Is the Tea Party Movement Overhyped? Yes.

In a timely corrective, Jonathan Martin and Ben Smith of the Politico point out that the Tea Party is getting a lot more attention that it really warrants:

[GOP consultant Mike] Murphy, who calls the attention "absolutely ridiculous," sees it of a piece with what has become the biennial compulsion in the political community to hold up a newly-discovered, and always pivotal, bloc of voters; Like the Angry White Males, NASCAR Dads, Soccer Moms of election cycles past – only on steroids.

"There is this urge to give any political development a catchy name and a picture," he lamented, adding the familiar Republican complaint that well-educated, left-leaning, coast-dwelling reporters view middle America through an elitist lens.

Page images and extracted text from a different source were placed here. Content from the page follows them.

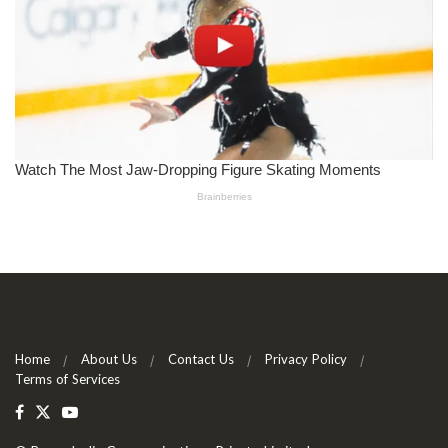
Home
About Us
Contact Us
Privacy Policy
Terms of Services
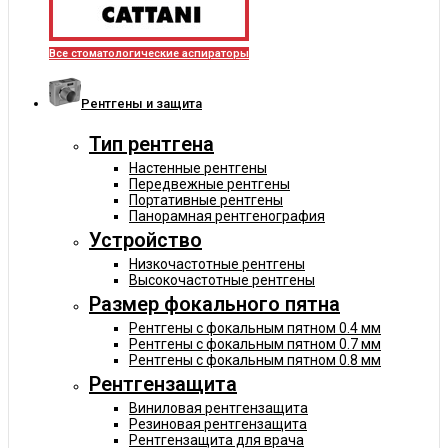
Все стоматологические аспираторы
Рентгены и защита
Тип рентгена
Настенные рентгены
Передвежные рентгены
Портативные рентгены
Панорамная рентгенография
Устройство
Низкочастотные рентгены
Высокочастотные рентгены
Размер фокального пятна
Рентгены с фокальным пятном 0.4 мм
Рентгены с фокальным пятном 0.7 мм
Рентгены с фокальным пятном 0.8 мм
Рентгензащита
Виниловая рентгензащита
Резиновая рентгензащита
Рентгензащита для врача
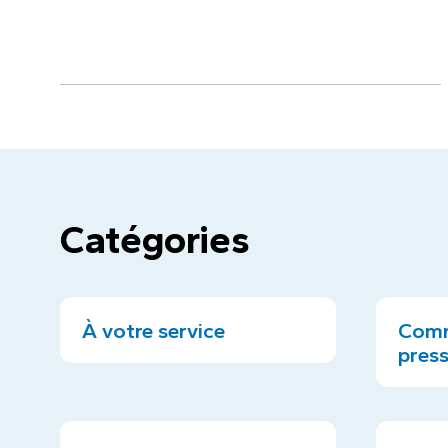
Catégories
À votre service
Comm
pres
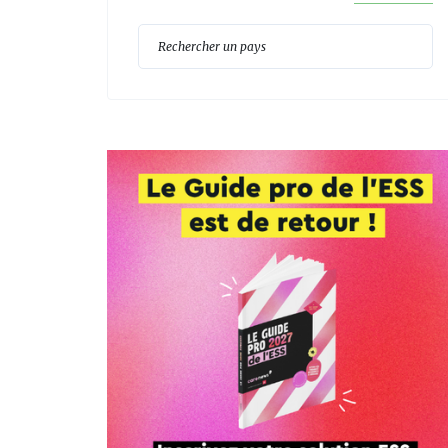
Reche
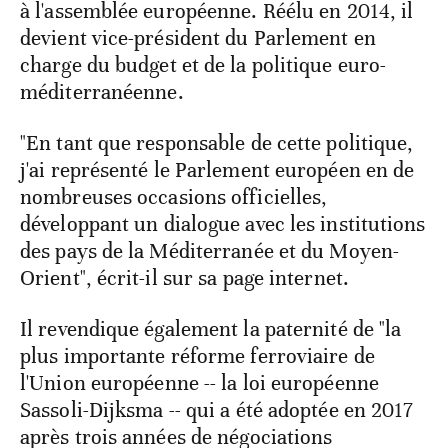
à l'assemblée européenne. Réélu en 2014, il
devient vice-président du Parlement en
charge du budget et de la politique euro-
méditerranéenne.
"En tant que responsable de cette politique,
j'ai représenté le Parlement européen en de
nombreuses occasions officielles,
développant un dialogue avec les institutions
des pays de la Méditerranée et du Moyen-
Orient", écrit-il sur sa page internet.
Il revendique également la paternité de "la
plus importante réforme ferroviaire de
l'Union européenne -- la loi européenne
Sassoli-Dijksma -- qui a été adoptée en 2017
après trois années de négociations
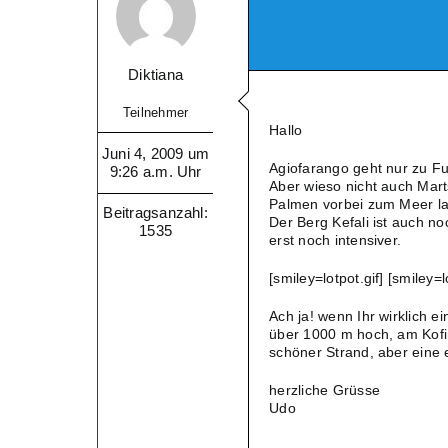
Diktiana
Teilnehmer
Hallo
Juni 4, 2009 um
Agiofarango geht nur zu Fu
9:26 a.m. Uhr
Aber wieso nicht auch Mart
Palmen vorbei zum Meer la
Beitragsanzahl:
Der Berg Kefali ist auch no
1535
erst noch intensiver.
[smiley=lotpot.gif] [smiley=l
Ach ja! wenn Ihr wirklich e
über 1000 m hoch, am Kofi
schöner Strand, aber eine 
herzliche Grüsse
Udo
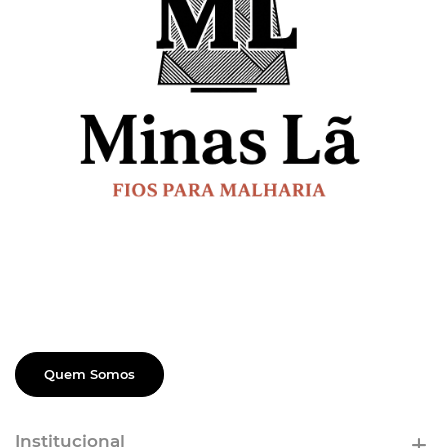
Quem Somos
Institucional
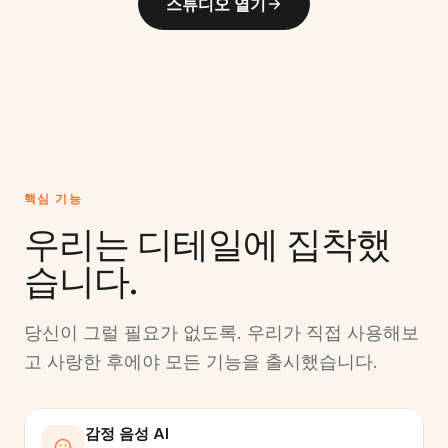
스튜디오 열기
핵심 기능
우리는 디테일에 집착했
습니다.
당신이 그럴 필요가 없도록. 우리가 직접 사용해보
고 사랑한 후에야 모든 기능을 출시했습니다.
감정 음성 AI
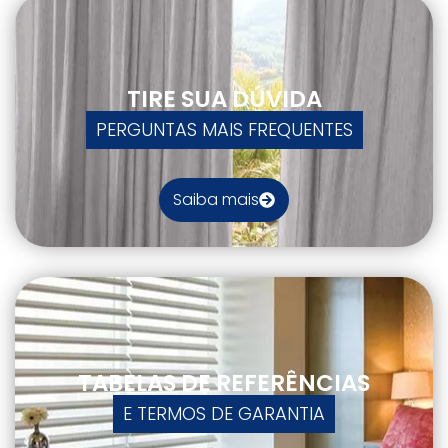
TIRE SUA DÚVIDA
PERGUNTAS MAIS FREQUENTES
Saiba mais
TABELAS DE REFERÊNCIAS
E TERMOS DE GARANTIA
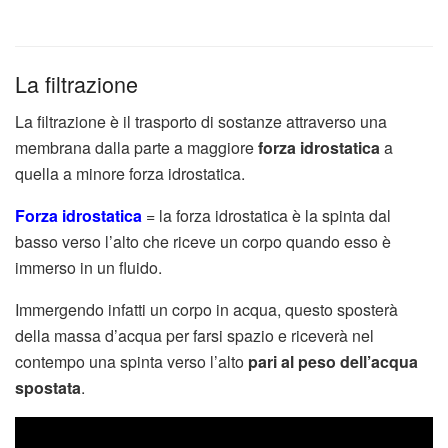
La filtrazione
La filtrazione è il trasporto di sostanze attraverso una
membrana dalla parte a maggiore
forza idrostatica
a
quella a minore forza idrostatica.
Forza idrostatica
= la forza idrostatica è la spinta dal
basso verso l’alto che riceve un corpo quando esso è
immerso in un fluido.
Immergendo infatti un corpo in acqua, questo sposterà
della massa d’acqua per farsi spazio e riceverà nel
contempo una spinta verso l’alto
pari al peso dell’acqua
spostata
.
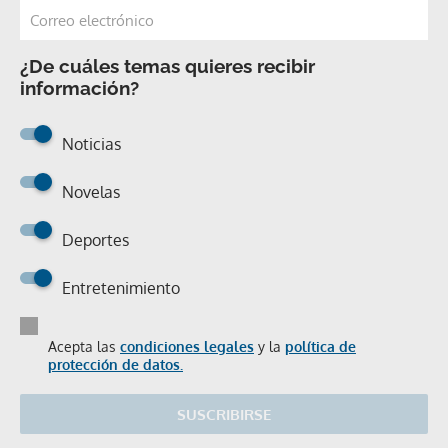
¿De cuáles temas quieres recibir
información?
Noticias
Novelas
Deportes
Entretenimiento
Acepta las
condiciones legales
y la
política de
protección de datos.
SUSCRIBIRSE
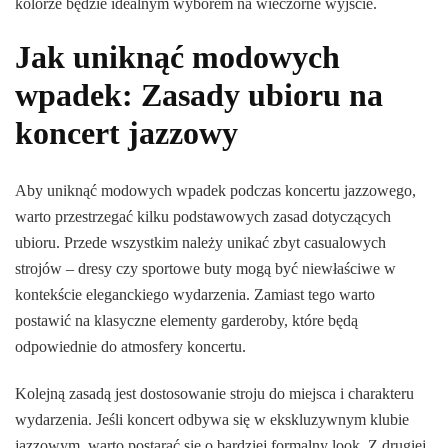
kolorze będzie idealnym wyborem na wieczorne wyjście.
Jak uniknąć modowych
wpadek: Zasady ubioru na
koncert jazzowy
Aby uniknąć modowych wpadek podczas koncertu jazzowego,
warto przestrzegać kilku podstawowych zasad dotyczących
ubioru. Przede wszystkim należy unikać zbyt casualowych
strojów – dresy czy sportowe buty mogą być niewłaściwe w
kontekście eleganckiego wydarzenia. Zamiast tego warto
postawić na klasyczne elementy garderoby, które będą
odpowiednie do atmosfery koncertu.
Kolejną zasadą jest dostosowanie stroju do miejsca i charakteru
wydarzenia. Jeśli koncert odbywa się w ekskluzywnym klubie
jazzowym, warto postarać się o bardziej formalny look. Z drugiej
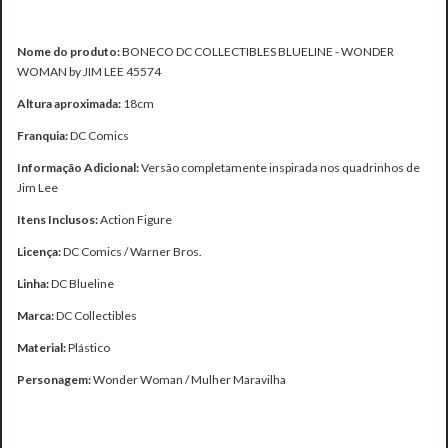
Nome do produto:
BONECO DC COLLECTIBLES BLUELINE - WONDER
WOMAN by JIM LEE 45574
Altura aproximada:
18cm
Franquia:
DC Comics
Informação Adicional:
Versão completamente inspirada nos quadrinhos de
Jim Lee
Itens Inclusos:
Action Figure
Licença:
DC Comics / Warner Bros.
Linha:
DC Blueline
Marca:
DC Collectibles
Material:
Plástico
Personagem:
Wonder Woman / Mulher Maravilha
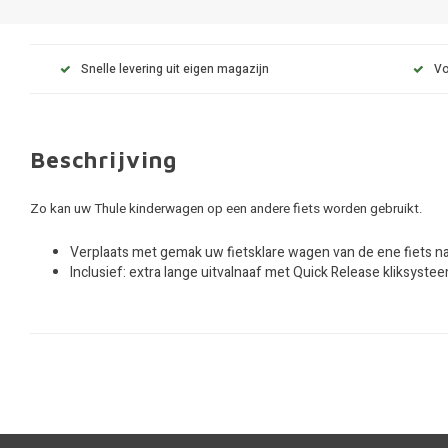
Snelle levering uit eigen magazijn
Vo
Beschrijving
Zo kan uw Thule kinderwagen op een andere fiets worden gebruikt.
Verplaats met gemak uw fietsklare wagen van de ene fiets n
Inclusief: extra lange uitvalnaaf met Quick Release kliksyst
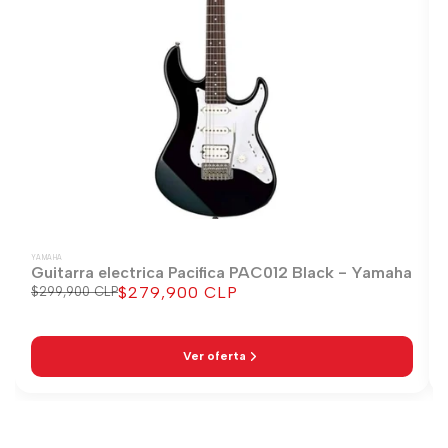
YAMAHA
Guitarra electrica Pacifica PAC012 Black - Yamaha
$279,900 CLP
Precio
$299,900 CLP
Precio
regular
de
venta
Ver oferta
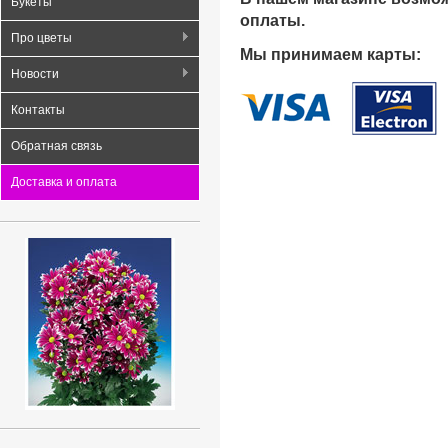
Букеты
оплаты.
Про цветы
Мы принимаем карты:
Новости
Контакты
Обратная связь
Доставка и оплата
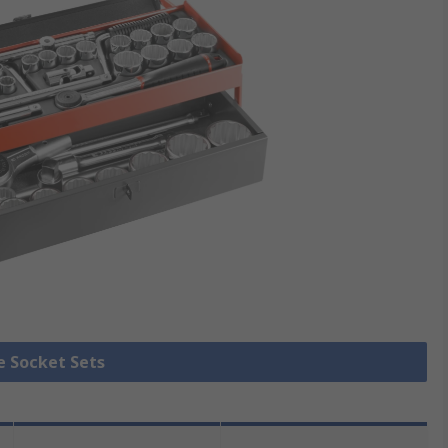
le Socket Sets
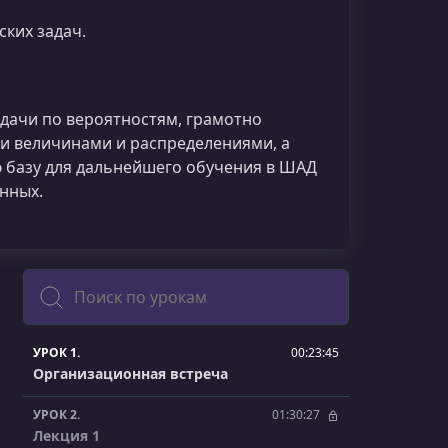
ких задач.
дачи по вероятностям, грамотно
и величинами и распределениями, а
ю базу для дальнейшего обучения в ШАД
нных.
Поиск
УРОК 1.
00:23:45
Организационная встреча
УРОК 2.
01:30:27
Лекция 1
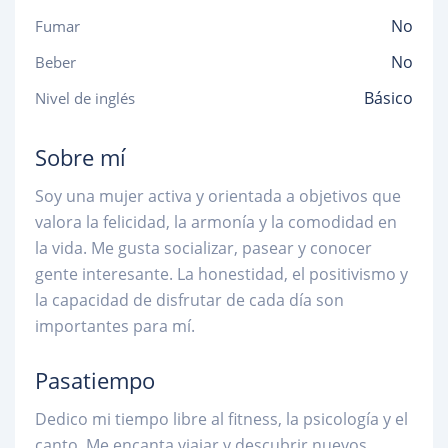
No
Fumar
No
Beber
Básico
Nivel de inglés
Sobre mí
Soy una mujer activa y orientada a objetivos que
valora la felicidad, la armonía y la comodidad en
la vida. Me gusta socializar, pasear y conocer
gente interesante. La honestidad, el positivismo y
la capacidad de disfrutar de cada día son
importantes para mí.
Pasatiempo
Dedico mi tiempo libre al fitness, la psicología y el
canto. Me encanta viajar y descubrir nuevos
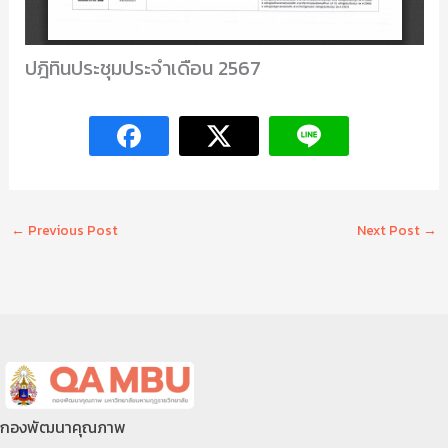
ปฎิทินประชุมประจำเดือน 2567
←
Previous Post
Next Post
→
กองพัฒนาคุณภาพ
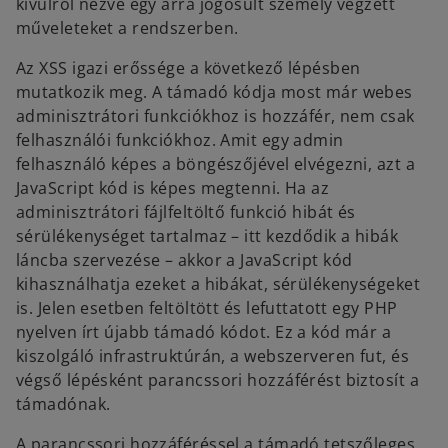
kívülről nézve egy arra jogosult személy végzett
műveleteket a rendszerben.
Az XSS igazi erőssége a következő lépésben
mutatkozik meg. A támadó kódja most már webes
adminisztrátori funkciókhoz is hozzáfér, nem csak
felhasználói funkciókhoz. Amit egy admin
felhasználó képes a böngészőjével elvégezni, azt a
JavaScript kód is képes megtenni. Ha az
adminisztrátori fájlfeltöltő funkció hibát és
sérülékenységet tartalmaz – itt kezdődik a hibák
láncba szervezése – akkor a JavaScript kód
kihasználhatja ezeket a hibákat, sérülékenységeket
is. Jelen esetben feltöltött és lefuttatott egy PHP
nyelven írt újabb támadó kódot. Ez a kód már a
kiszolgáló infrastruktúrán, a webszerveren fut, és
végső lépésként parancssori hozzáférést biztosít a
támadónak.
A parancssori hozzáféréssel a támadó tetszőleges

"These young reporters fly to the wilds of Oklahoma or Kentucky, find a bunch of folks in Uncle Sam suits hollering and come back thinking they've got some hot scoop," Murphy said.

Quite so. And one thing we see from Tea Partiers themselves is a zeal to portray their movement as something that is not just a bunch of angry Republicans. Because if that's all it is, then it looks not like a new and fascinating phenomenon threatening to transform American politics, but like, well, a bunch of Republicans who don't like a Democratic president. In other words, not exactly hot news.

That's why you hear Tea Party spokespeople repeating over and over again that, according to a New York Times poll, only 54 percent of them are Republicans, and the rest are independents or Democrats! Is this true? Strictly speaking, yes -- but beware the "or." If there were plenty of Democratic Tea Partiers, that would indeed be something. So how many of them are Democrats? Five percent. So another way to put it would be, 95 percent of the Tea Partiers are Republicans or independents. Which suddenly doesn't sound so bipartisan.

That could be the biggest reason why this movement's days are probably numbered. Once the fall elections take place, the political world's attention will turn to the Republicans who will start running for the 2012 presidential nomination. And all these Republican Tea Partiers will begin putting their political energy, if they still have any, toward that contest.